The article on sologamy profiled a 38-year-old woman in England who just celebrated the second anniversary of her self-unity, when she vowed to cherish herself for eternity on the steps of Brighton’s Unitarian Church. For now, the steps of the church are as far as this nonsense can proceed.
The woman said that while she initially saw her wedding as a light-hearted undertaking, the day before she married herself she got the pre-wedding jitters and realized she was taking a very serious step.
“I got really nervous the day before. It felt like a really important thing to be doing, especially as it was one of the first sologamy marriages many people had seen.”
Evidently, being one of the first to do something is always important as it lends an historical grandeur to an otherwise gratuitous endeavour.
Besides, a woman from Toronto self-married back in 2006 and was still so smitten with herself ten years later, she happily renewed her vows in 2016.
According to the Toronto woman, “Self-marriage is an opportunity to celebrate our personal independence, self-reliance and freedom from the chains of convention.”
Apparently, the self-cherishing Toronto woman does not understand that marriage is the ultimate convention and if she wished to be unconventional, she should have quietly run away with herself and lived in sin.
Of course, attention seeking and cause célèbre are now established social conventions and predictably, as with many other ridiculous trends, people have recognized the commercial potential of sologamy.

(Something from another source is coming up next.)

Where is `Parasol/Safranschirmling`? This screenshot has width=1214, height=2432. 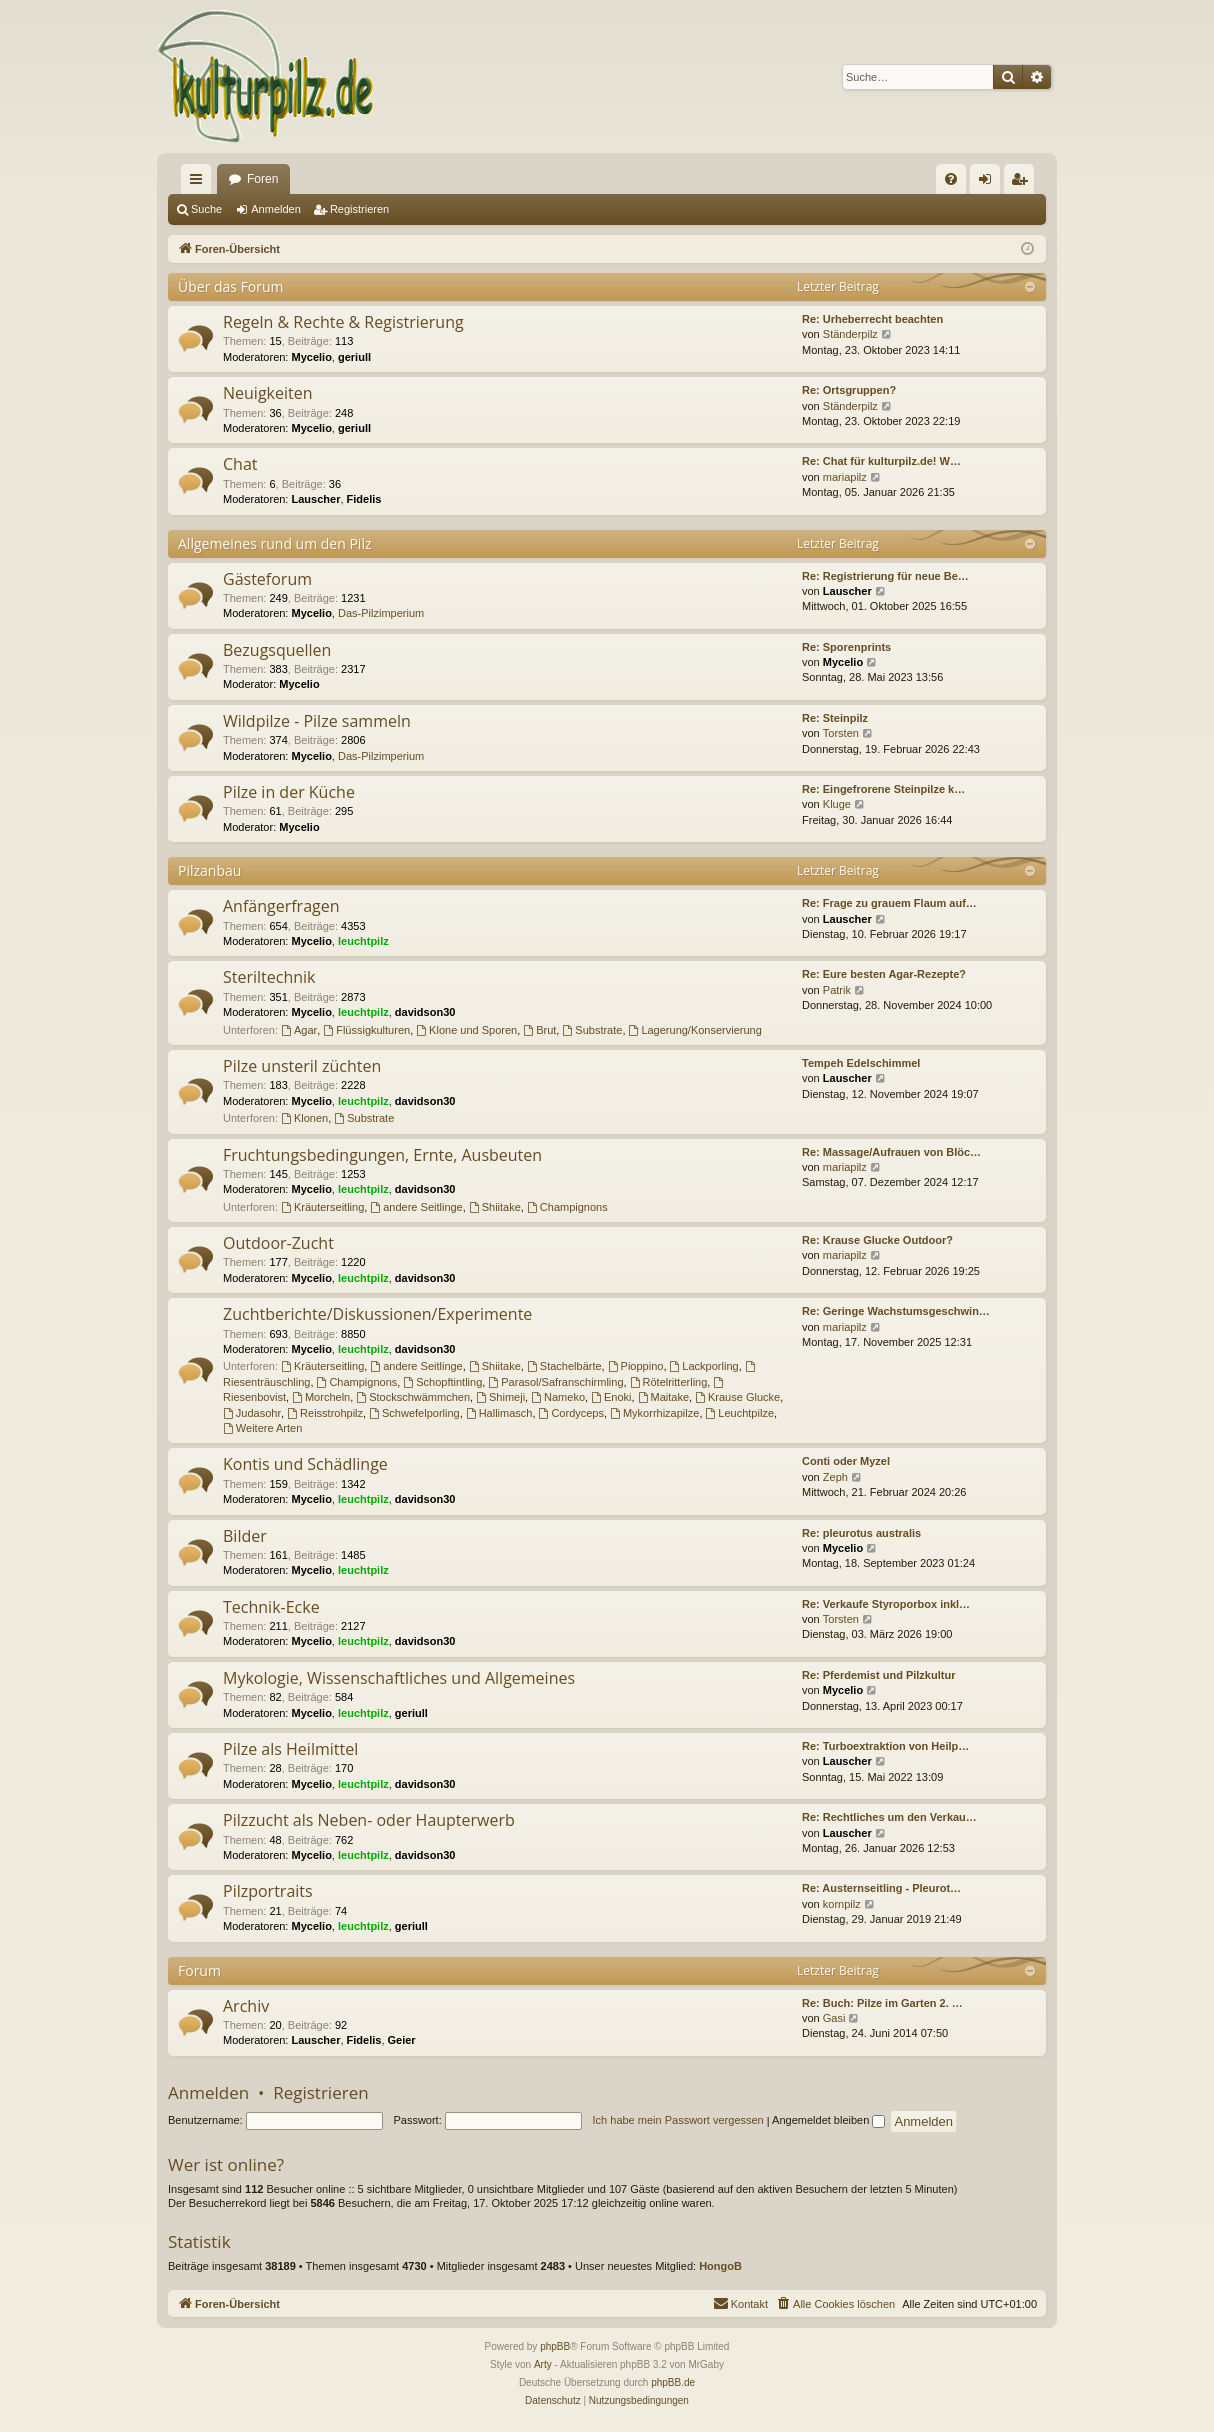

There are entities with names such as Marry Yourself Vancouver, I Married Me and I MarriedMyself.com that offer wedding planning services, and “self-marrying kits” with rings, vows and ceremony instructions and to ensure continuing marital bliss, one comes with daily affirmation cards.

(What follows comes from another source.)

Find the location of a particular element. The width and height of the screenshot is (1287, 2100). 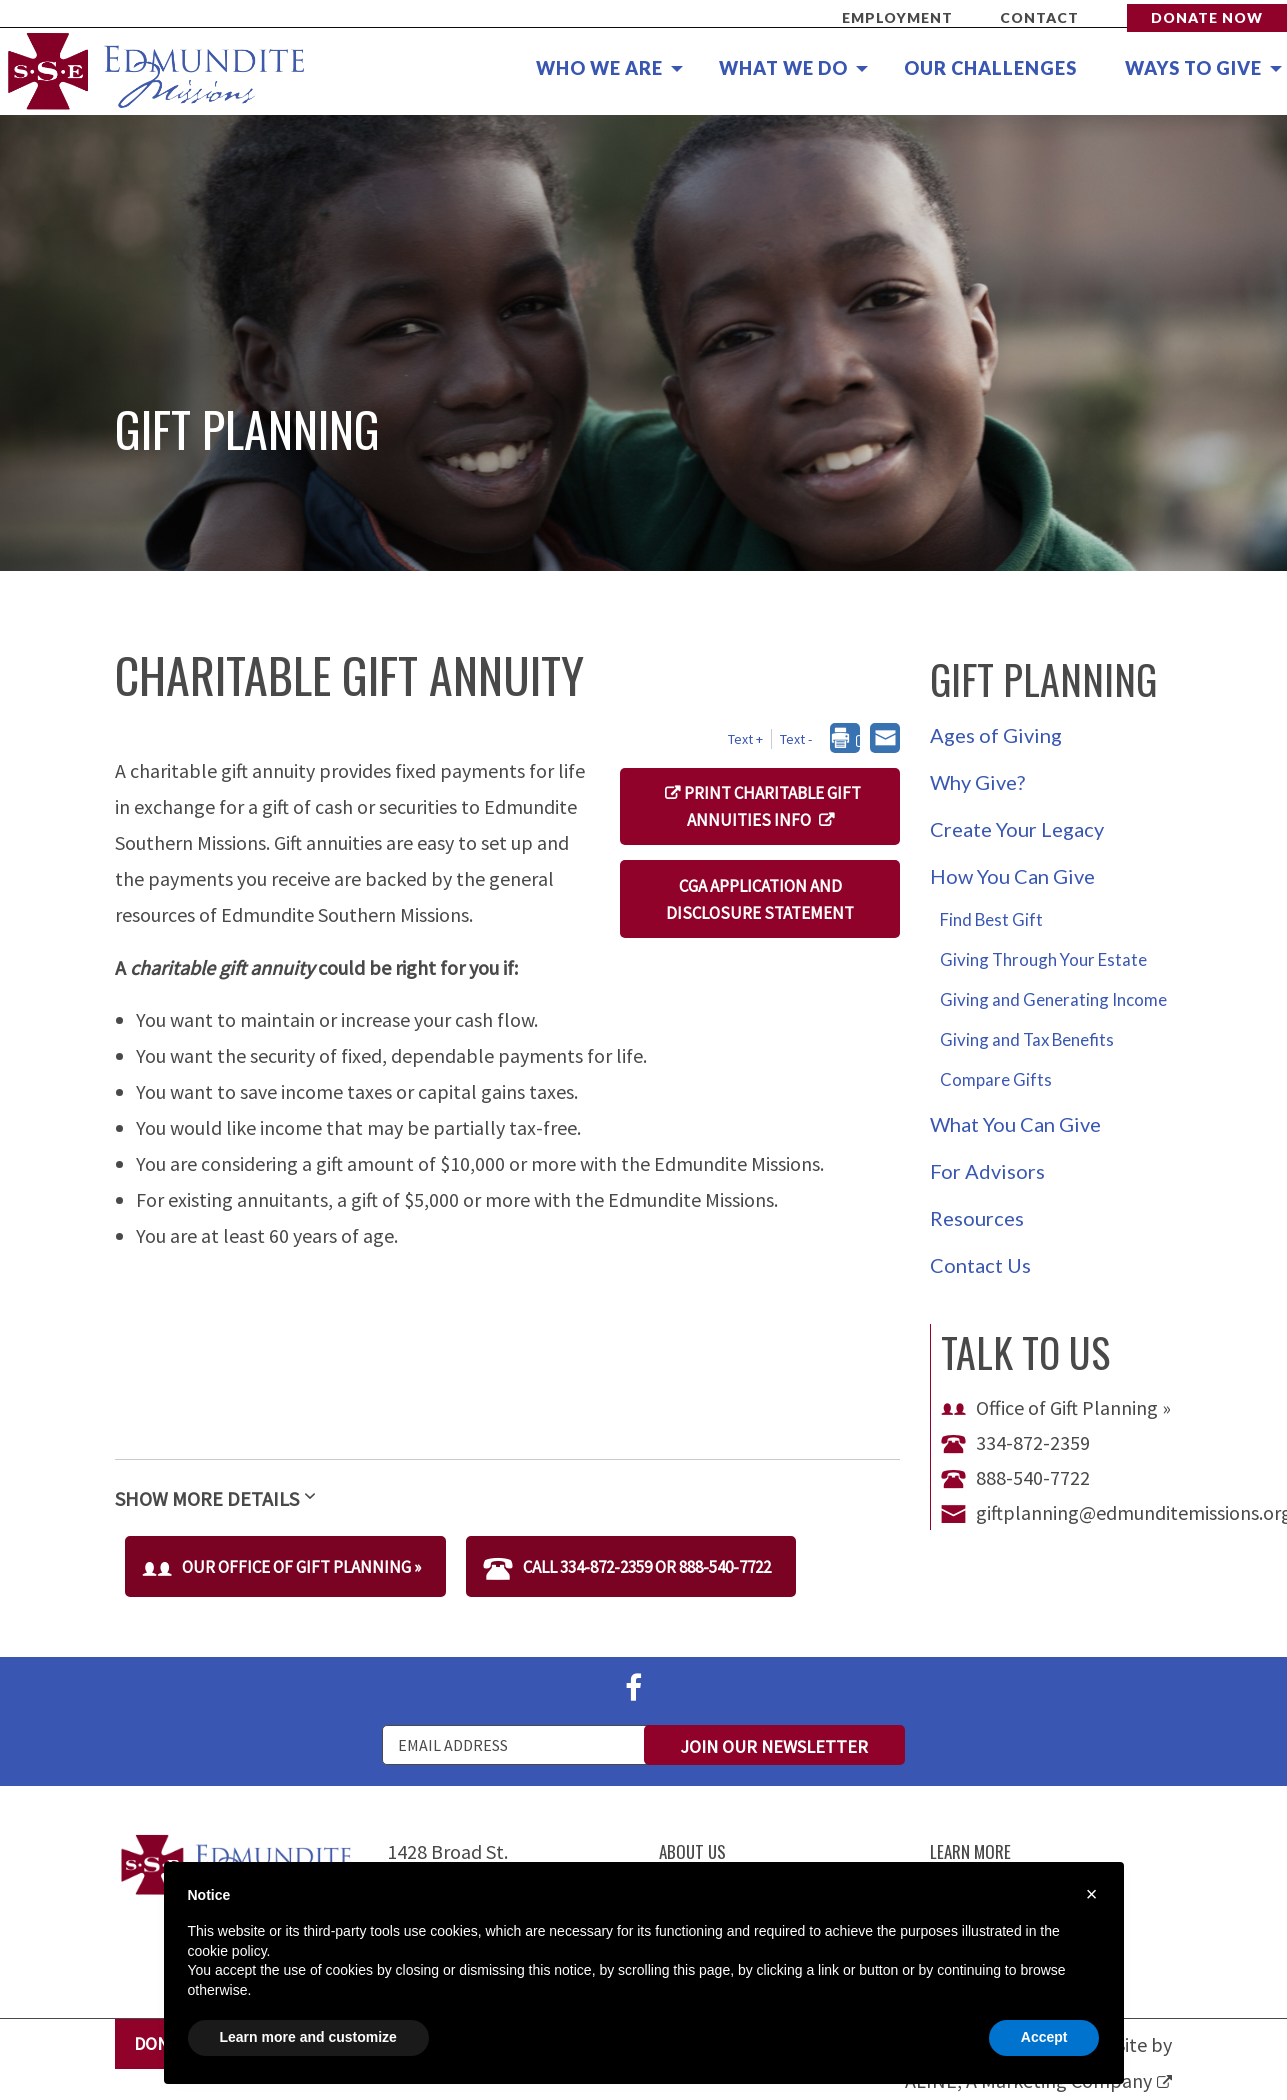

Create Your Legacy is located at coordinates (1017, 829).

There is also a service offering gowns, hairstyling, limousine service, a hotel stay, and a photo album. I am confident that they also help with wedding invitations and resolving inevitable conflicts about inviting in-laws and mutual friends.
The term narcissist has gained currency recently and with good reason. Narcissism is however, a malaise, and it might be helpful in countering that malaise if more people did a close reading of the cautionary tale of Narcissus, whose morbid obsession with his own likeness deprived him of the joy of life and ultimately proved to be fatal.